▶ _About this exercise_
Scan the entries for the word "microplásticos" and report how many lines contain it, as a number with no other words.

(Dataset entries)
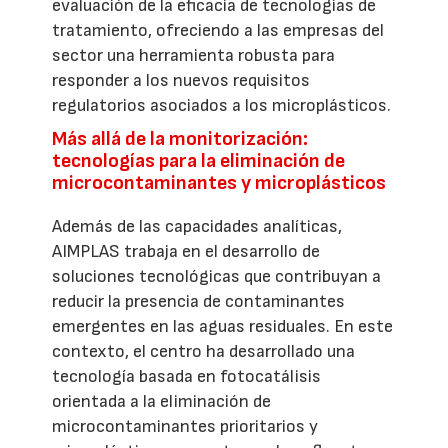
evaluación de la eficacia de tecnologías de
tratamiento, ofreciendo a las empresas del
sector una herramienta robusta para
responder a los nuevos requisitos
regulatorios asociados a los microplásticos.
Más allá de la monitorización:
tecnologías para la eliminación de
microcontaminantes y microplásticos
Además de las capacidades analíticas,
AIMPLAS trabaja en el desarrollo de
soluciones tecnológicas que contribuyan a
reducir la presencia de contaminantes
emergentes en las aguas residuales. En este
contexto, el centro ha desarrollado una
tecnología basada en fotocatálisis
orientada a la eliminación de
microcontaminantes prioritarios y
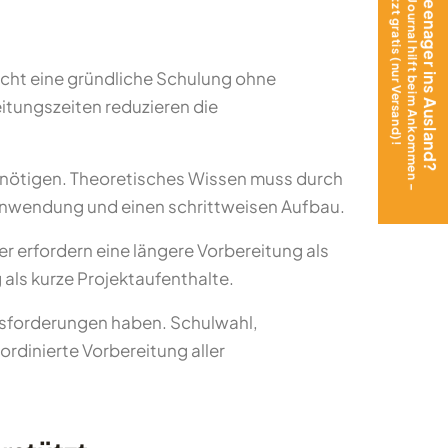
Das Teen Journal hilft beim Ankommen –
Mit Teenager ins Ausland?
jetzt gratis (nur Versand)!
?
icht eine gründliche Schulung ohne
itungszeiten reduzieren die
benötigen. Theoretisches Wissen muss durch
Anwendung und einen schrittweisen Aufbau.
er erfordern eine längere Vorbereitung als
 als kurze Projektaufenthalte.
usforderungen haben. Schulwahl,
ordinierte Vorbereitung aller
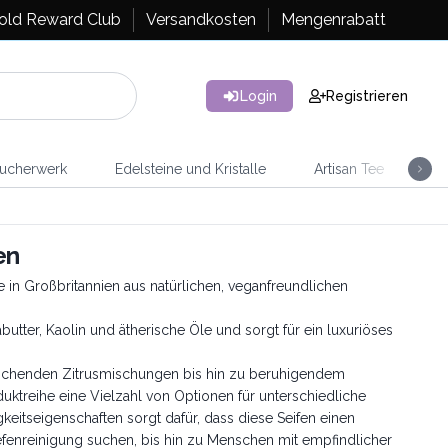
old Reward Club
Versandkosten
Mengenrabatt
Login
Registrieren
ucherwerk
Edelsteine und Kristalle
Artisan Tee
Ra
en
ie in Großbritannien aus natürlichen, veganfreundlichen
utter, Kaolin und ätherische Öle und sorgt für ein luxuriöses
rischenden Zitrusmischungen bis hin zu beruhigendem
uktreihe eine Vielzahl von Optionen für unterschiedliche
keitseigenschaften sorgt dafür, dass diese Seifen einen
efenreinigung suchen, bis hin zu Menschen mit empfindlicher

▶ _Written response_
2